Take the lines below from the one with "Energy. Adiabatic EA est as up to" through the one with "Steel / Dacrotized" and print only them, exactly. Don't print the pictures.
==========
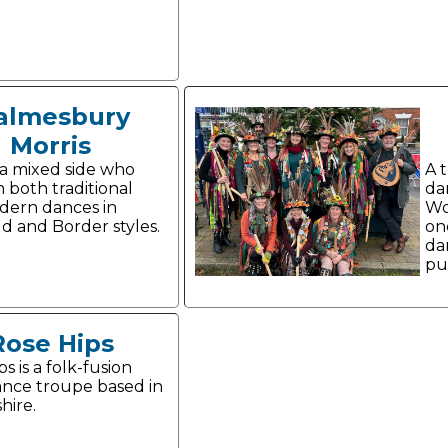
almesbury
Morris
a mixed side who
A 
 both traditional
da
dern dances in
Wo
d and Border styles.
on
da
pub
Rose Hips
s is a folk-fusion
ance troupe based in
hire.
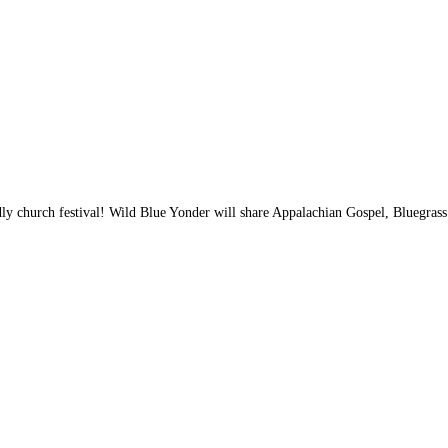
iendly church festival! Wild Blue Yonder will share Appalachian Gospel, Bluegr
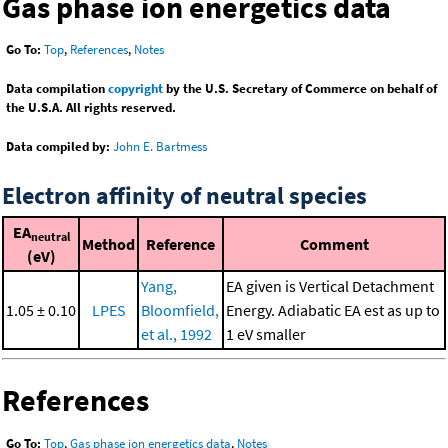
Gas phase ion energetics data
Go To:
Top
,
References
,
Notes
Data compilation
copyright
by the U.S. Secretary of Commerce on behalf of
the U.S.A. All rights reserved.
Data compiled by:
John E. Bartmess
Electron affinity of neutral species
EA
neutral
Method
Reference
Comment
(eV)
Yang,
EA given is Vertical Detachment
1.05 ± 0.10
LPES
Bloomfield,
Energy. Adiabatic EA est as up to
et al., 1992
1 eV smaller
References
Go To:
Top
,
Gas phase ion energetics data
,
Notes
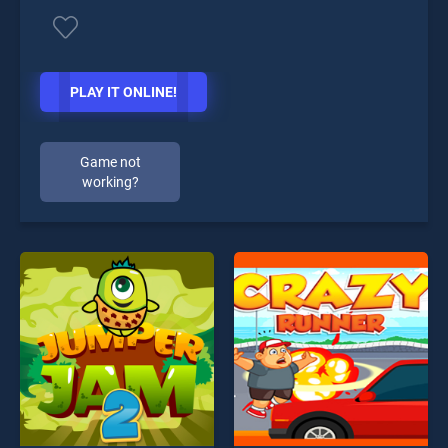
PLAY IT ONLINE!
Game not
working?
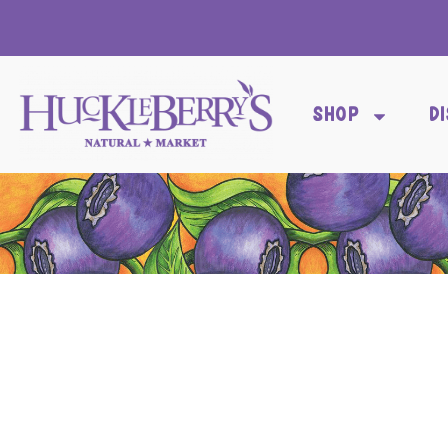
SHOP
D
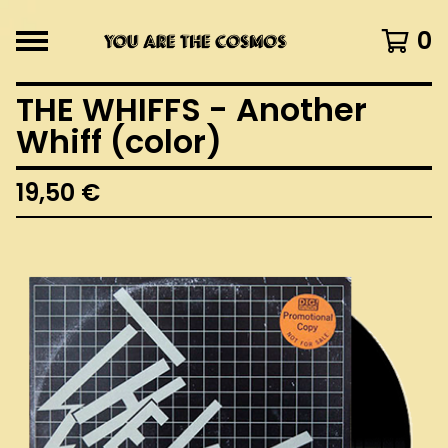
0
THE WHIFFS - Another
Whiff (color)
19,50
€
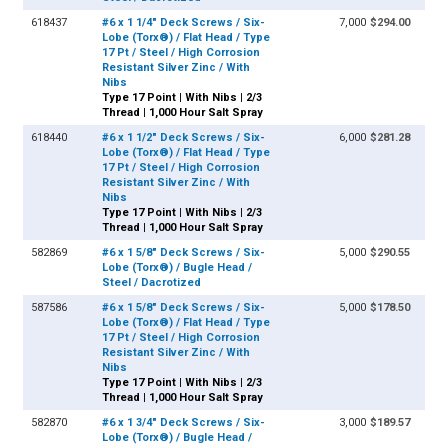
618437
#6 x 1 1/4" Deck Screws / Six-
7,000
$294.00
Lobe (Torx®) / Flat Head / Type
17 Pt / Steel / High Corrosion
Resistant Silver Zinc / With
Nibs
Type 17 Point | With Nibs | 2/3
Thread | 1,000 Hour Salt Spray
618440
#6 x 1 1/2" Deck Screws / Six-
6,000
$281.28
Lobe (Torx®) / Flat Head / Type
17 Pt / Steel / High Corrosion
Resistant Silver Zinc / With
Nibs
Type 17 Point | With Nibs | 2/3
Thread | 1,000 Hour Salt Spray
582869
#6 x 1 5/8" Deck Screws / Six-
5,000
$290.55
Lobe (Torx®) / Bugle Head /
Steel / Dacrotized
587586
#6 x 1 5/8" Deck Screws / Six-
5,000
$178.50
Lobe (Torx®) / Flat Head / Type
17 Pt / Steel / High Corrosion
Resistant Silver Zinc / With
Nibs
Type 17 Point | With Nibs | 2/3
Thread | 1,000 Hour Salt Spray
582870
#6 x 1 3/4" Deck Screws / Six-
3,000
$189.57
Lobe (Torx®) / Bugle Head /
==========
▸ Exercise output:
Energy. Adiabatic EA est as up to
et al., 1992
1 eV smaller
References
Go To:
Top
,
Gas phase ion energetics data
,
Notes
PLAY IT ONLINE!
Game not
working?
SHOP
D
0
THE WHIFFS - Another
Whiff (color)
19,50
€
618437
#6 x 1 1/4" Deck Screws / Six-
7,000
$294.00
Lobe (Torx®) / Flat Head / Type
17 Pt / Steel / High Corrosion
Resistant Silver Zinc / With
Nibs
Type 17 Point | With Nibs | 2/3
Thread | 1,000 Hour Salt Spray
618440
#6 x 1 1/2" Deck Screws / Six-
6,000
$281.28
Lobe (Torx®) / Flat Head / Type
17 Pt / Steel / High Corrosion
Resistant Silver Zinc / With
Nibs
Type 17 Point | With Nibs | 2/3
Thread | 1,000 Hour Salt Spray
582869
#6 x 1 5/8" Deck Screws / Six-
5,000
$290.55
Lobe (Torx®) / Bugle Head /
Steel / Dacrotized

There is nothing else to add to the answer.